A small realisation about matrix multiplications

Jan 6, 2025

Recently, I realized something interesting about matrix multiplication. There’s a less intuitive but more efficient way to think about it. Here’s a technical breakdown of both perspectives and why the order of operations matters for cache efficiency - an insight that clicked while reading about how FlashAttention optimizes the attention mechanism by changing the order of operations.

Matrix Mult. as Inner Product (The Human Way):

When we first learn matrix multiplication, we’re taught to think about it as inner products.
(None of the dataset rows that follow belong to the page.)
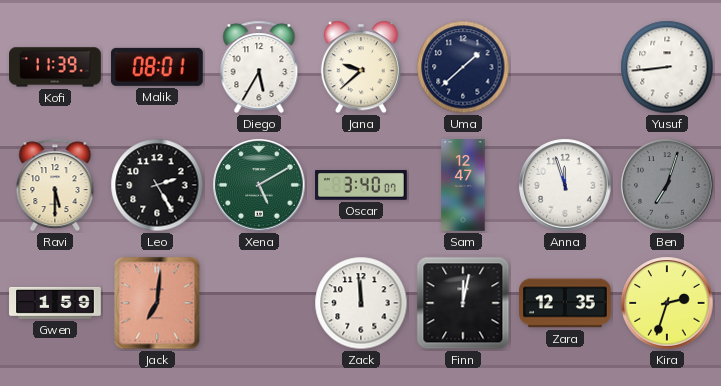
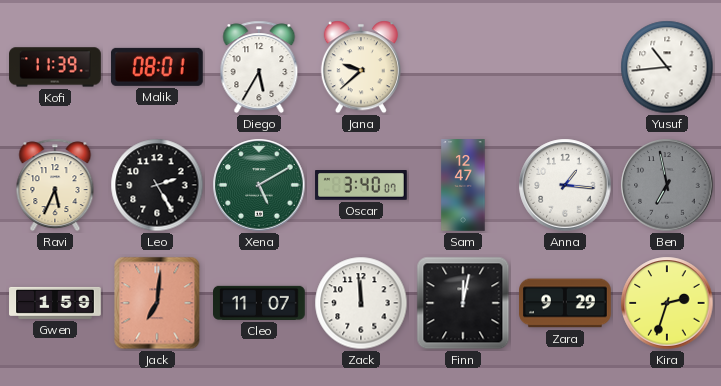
Uma: 1:38 -> none
Yusuf: 8:44 -> 10:44
Ravi: 5:30 -> 5:34
Anna: 11:57 -> 1:16
Ben: 7:03 -> 6:58
Cleo: none -> 11:07
Zara: 12:35 -> 9:29
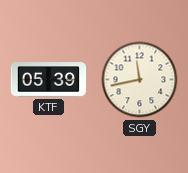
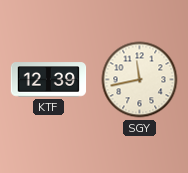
KTF: 05:39 -> 12:39
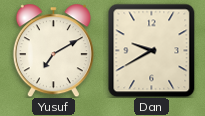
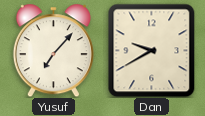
Yusuf: 7:10 -> 7:07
For matrices $A_{m \times n}$ and $B_{n \times o}$, their product $C = A @ B$ results in a matrix $C_{m \times o}$ where:

For each element in $C$, we need to do an inner product of each row of A with each column of B.

In terms of operations:

We need to compute $O(m \times o)$ different pairwise vector inner products
Each inner product involves $n$ multiplications and additions
For now, let’s assume these vector operations are instantaneous (we’ll discuss the reality later)

This is the natural way most people think about matrix multiplication - take a row from A, a column from B, multiply corresponding elements, and sum them up.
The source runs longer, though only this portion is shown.